**Problem statement:** Beginning with the first line, please repeat the entries exactly and end on the line that contains "projet. Nos conseillers".

>>>>>

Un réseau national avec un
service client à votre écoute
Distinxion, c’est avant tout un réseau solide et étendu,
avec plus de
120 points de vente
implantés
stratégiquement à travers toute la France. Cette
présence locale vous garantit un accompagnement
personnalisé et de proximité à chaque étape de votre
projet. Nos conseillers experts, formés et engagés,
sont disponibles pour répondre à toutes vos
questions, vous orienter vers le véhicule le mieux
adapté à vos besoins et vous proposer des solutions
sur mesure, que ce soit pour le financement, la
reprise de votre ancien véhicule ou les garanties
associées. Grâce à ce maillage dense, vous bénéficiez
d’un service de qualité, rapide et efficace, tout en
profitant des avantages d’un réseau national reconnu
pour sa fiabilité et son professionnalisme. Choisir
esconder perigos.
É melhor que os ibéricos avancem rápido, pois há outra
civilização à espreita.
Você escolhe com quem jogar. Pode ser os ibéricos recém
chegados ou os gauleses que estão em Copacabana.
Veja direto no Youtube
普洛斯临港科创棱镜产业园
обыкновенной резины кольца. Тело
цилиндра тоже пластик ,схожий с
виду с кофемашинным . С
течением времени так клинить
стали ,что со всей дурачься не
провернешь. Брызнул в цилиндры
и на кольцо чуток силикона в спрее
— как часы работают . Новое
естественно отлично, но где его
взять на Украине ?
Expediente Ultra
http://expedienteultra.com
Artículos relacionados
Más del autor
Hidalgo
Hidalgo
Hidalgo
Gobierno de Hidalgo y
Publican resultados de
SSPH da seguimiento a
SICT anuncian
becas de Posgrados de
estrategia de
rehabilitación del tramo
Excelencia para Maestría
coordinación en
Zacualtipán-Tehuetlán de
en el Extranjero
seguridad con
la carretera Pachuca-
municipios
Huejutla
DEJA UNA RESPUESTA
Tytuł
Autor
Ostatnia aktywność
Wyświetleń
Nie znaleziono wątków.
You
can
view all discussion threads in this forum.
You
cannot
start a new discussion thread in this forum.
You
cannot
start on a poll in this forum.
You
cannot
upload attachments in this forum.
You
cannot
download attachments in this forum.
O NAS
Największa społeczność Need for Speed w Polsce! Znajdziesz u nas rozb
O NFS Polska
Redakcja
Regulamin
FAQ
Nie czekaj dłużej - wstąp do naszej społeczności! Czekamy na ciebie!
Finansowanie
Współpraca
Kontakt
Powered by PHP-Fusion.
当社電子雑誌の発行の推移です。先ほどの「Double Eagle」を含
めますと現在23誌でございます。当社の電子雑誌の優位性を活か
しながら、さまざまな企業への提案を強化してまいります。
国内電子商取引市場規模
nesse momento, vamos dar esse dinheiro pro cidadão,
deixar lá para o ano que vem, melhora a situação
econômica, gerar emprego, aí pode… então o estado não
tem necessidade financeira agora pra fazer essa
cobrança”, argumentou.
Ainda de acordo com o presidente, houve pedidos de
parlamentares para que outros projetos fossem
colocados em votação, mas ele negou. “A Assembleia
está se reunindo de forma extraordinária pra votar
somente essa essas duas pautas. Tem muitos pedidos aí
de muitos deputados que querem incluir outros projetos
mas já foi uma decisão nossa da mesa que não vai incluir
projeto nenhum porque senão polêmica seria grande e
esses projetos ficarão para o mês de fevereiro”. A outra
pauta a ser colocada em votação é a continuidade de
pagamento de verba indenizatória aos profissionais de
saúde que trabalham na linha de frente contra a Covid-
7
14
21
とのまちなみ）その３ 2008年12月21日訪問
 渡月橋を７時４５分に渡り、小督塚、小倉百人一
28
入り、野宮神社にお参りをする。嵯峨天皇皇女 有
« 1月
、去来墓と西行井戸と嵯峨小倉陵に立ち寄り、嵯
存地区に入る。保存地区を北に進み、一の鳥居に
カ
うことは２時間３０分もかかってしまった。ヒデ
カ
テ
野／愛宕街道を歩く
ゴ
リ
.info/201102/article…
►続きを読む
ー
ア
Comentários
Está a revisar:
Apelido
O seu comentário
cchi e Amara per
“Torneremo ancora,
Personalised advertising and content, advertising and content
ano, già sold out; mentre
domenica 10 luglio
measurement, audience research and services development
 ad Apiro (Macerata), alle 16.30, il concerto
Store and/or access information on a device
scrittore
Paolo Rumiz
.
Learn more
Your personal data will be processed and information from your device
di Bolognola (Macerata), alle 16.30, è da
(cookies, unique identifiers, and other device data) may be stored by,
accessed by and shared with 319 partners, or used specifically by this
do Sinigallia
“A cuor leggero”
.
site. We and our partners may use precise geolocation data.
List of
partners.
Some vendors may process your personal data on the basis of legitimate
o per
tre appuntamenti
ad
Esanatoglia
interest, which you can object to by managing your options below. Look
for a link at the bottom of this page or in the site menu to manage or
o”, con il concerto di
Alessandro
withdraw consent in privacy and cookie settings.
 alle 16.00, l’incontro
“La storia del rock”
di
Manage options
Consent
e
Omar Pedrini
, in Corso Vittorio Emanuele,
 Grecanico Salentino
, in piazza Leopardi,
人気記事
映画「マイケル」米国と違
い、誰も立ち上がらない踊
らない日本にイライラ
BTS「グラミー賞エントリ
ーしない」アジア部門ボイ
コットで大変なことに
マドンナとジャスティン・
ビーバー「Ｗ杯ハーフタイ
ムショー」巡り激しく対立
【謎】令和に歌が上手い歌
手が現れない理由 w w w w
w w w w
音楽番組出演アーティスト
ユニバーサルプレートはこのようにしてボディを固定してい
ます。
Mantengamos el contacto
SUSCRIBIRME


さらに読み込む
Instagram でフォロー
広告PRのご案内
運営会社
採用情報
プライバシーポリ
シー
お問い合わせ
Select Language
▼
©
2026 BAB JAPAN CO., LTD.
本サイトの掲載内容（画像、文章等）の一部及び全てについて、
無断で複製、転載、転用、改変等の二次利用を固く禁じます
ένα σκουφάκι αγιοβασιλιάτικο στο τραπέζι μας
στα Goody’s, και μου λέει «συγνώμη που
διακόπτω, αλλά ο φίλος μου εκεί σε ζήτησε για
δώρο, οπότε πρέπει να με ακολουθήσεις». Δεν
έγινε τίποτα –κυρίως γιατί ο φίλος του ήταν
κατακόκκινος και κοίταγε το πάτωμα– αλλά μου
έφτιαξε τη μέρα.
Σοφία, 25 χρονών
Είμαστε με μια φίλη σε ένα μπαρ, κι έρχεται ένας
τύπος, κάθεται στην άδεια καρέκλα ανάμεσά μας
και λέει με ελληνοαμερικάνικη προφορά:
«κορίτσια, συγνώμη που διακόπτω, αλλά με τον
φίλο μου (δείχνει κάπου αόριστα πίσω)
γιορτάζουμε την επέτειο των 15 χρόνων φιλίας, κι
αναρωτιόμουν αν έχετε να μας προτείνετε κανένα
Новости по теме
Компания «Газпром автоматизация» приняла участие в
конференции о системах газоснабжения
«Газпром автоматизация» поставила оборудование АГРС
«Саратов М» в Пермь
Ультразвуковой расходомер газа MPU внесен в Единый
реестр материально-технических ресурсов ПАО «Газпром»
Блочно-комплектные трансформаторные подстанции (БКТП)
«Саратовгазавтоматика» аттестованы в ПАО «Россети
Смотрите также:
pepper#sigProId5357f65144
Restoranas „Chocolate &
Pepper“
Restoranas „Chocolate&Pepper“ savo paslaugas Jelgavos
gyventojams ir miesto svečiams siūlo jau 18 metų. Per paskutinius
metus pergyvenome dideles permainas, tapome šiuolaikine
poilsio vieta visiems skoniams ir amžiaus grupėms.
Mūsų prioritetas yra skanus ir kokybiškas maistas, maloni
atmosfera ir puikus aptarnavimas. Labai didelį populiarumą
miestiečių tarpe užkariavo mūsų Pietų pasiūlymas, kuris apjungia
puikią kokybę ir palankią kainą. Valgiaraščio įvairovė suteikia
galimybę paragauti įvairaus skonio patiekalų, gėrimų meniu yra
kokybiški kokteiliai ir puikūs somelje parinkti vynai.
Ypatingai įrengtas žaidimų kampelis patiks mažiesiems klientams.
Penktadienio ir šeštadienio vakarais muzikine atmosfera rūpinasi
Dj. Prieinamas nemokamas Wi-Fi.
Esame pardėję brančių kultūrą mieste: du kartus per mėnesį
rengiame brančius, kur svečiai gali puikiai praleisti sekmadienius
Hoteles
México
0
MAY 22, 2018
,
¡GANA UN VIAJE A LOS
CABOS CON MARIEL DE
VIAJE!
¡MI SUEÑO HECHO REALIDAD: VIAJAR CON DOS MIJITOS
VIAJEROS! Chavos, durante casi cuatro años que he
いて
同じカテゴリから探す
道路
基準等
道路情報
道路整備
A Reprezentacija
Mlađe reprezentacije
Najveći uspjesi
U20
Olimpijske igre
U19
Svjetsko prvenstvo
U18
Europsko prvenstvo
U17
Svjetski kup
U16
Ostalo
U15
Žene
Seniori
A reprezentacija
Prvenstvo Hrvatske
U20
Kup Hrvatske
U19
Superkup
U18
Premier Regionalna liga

<<<<<

**Written answer:**
Un réseau national avec un
service client à votre écoute
Distinxion, c’est avant tout un réseau solide et étendu,
avec plus de
120 points de vente
implantés
stratégiquement à travers toute la France. Cette
présence locale vous garantit un accompagnement
personnalisé et de proximité à chaque étape de votre
projet. Nos conseillers experts, formés et engagés,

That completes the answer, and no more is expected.